For some patients, a care plan might center around talk therapy. Other plans might involve starting a new medication and determining the right dose. Concert’s care managers implement care plans and monitor patients’ progress, with ongoing input from the primary care provider.
Engaged and Evidence-Based
Care managers also meet weekly with a Concert staff psychiatric consultant to review the cases of patients who are not getting better. Recommendations are delivered directly to the primary care provider and added to the electronic health record. Research shows remote collaborative care is as effective or more effective than collaborative care delivered in person.
Concert’s average engagement with a patient lasts about six months, said Little. “Engagement” is often where primary care providers fall short on mental health care. Plenty of them start patients on medications — 79% of US prescriptions for antidepressants come from primary care providers — but far fewer follow up on patients’ progress, symptoms, or side effects. Compared to those receiving usual primary care, patients on antidepressants receiving collaborative care show significantly better medication adherence, care satisfaction, and symptom improvement.
“When a patient has a high A1c or high cholesterol and a doctor prescribes a medication, they meticulously follow up with blood tests to see if the drug is working,” said Little. “That is sadly not the case for patients experiencing anxiety and depression. Countless patients have been on psychiatric drugs for years without anyone checking to ensure they are progressing toward their treatment goals.”
Prospects for Collaborative Care in California
The main barriers to Concert’s expansion in California are providers’ lack of awareness that it’s available and confusion about reimbursement, Hutchins said. “The collaborative care model was born in a kind of academic bubble. Lots of people in that world think it’s a no-brainer, but outside of some early adopters, like Federally Qualified Health Centers, the average physician has still never heard of it,” Hutchins said.
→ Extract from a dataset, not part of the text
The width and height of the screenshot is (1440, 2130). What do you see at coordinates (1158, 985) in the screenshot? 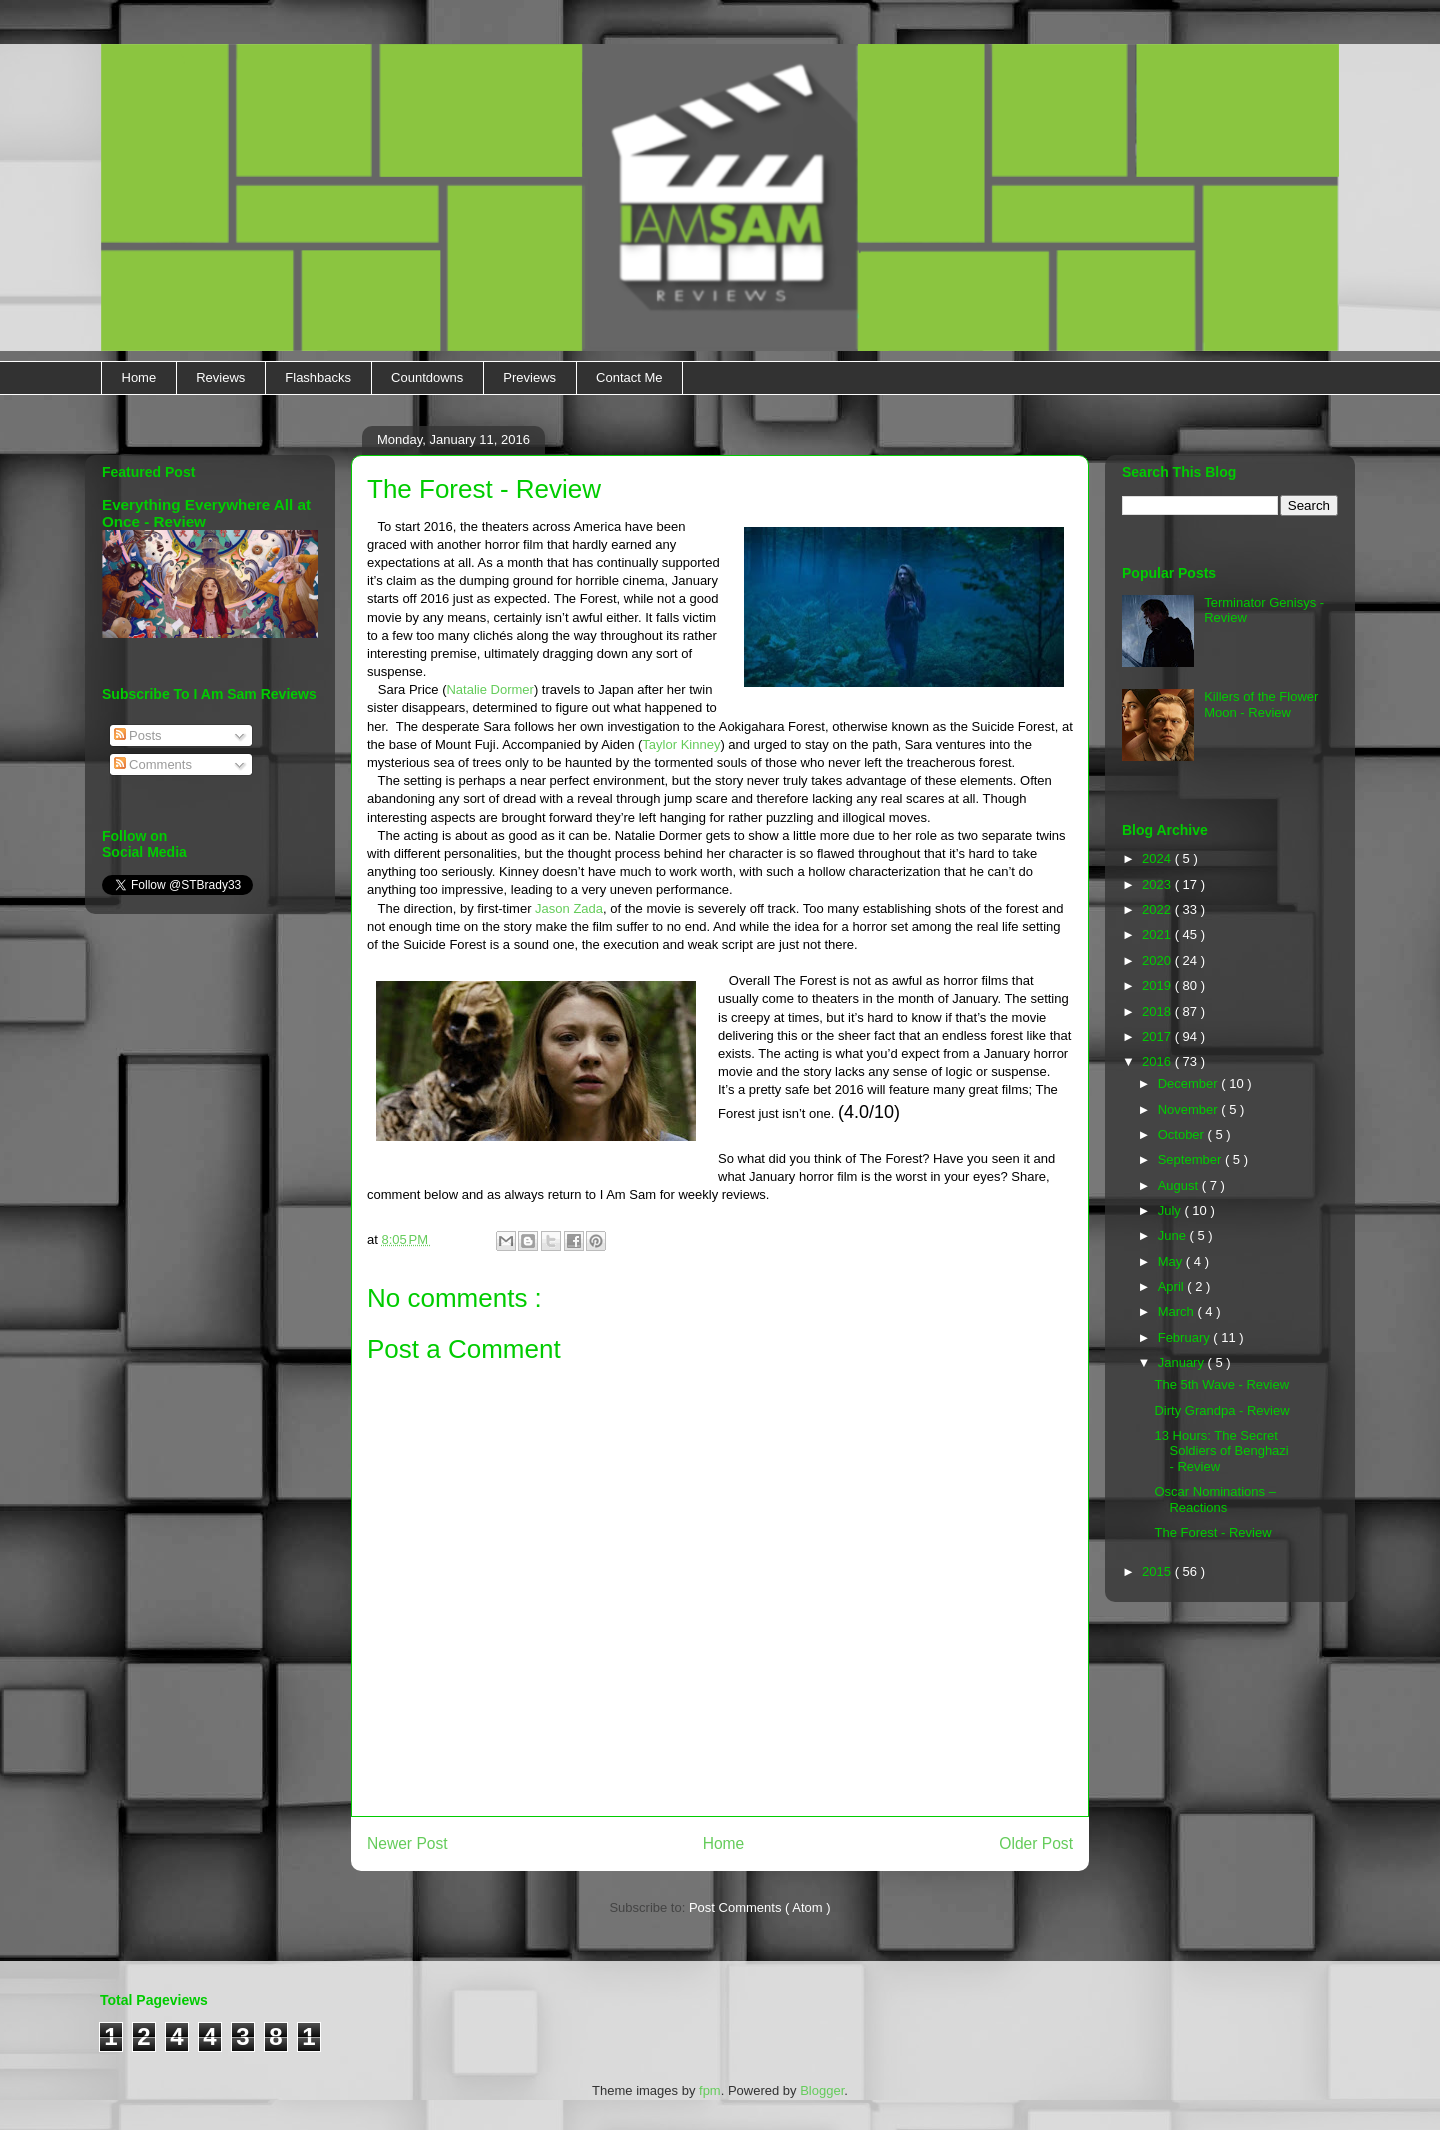
I see `2019` at bounding box center [1158, 985].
Many primary care practitioners assume they can’t be reimbursed for collaborative care, but Medicare does cover it, and in California, most commercial insurers do too. Medi-Cal had been the missing piece of the reimbursement puzzle until the California Department of Health Care Services recently announced it will adopt collaborative care billing codes in 2020, with details yet to come.
Concert has had success working with Medicaid plans in other states, including New York and Arizona, and it aims to do the same in California. Activation of the Medi-Cal reimbursement codes is critical, Hutchins said. “Providers want seamless solutions they can use for every patient that walks into their office without having to check the details of their insurance,” he said.
To help more primary care practices serving Medi-Cal enrollees adopt remote collaborative care, CHCF is offering implementation support. CHCF is also funding a third-party evaluation to assess the impact of Concert’s remote collaborative care model on total cost of care, patient and provider satisfaction, and mental health outcomes among Medi-Cal patients. With only 37% of adult Californians reporting they received care for their mental illness, there is vast room for improvement.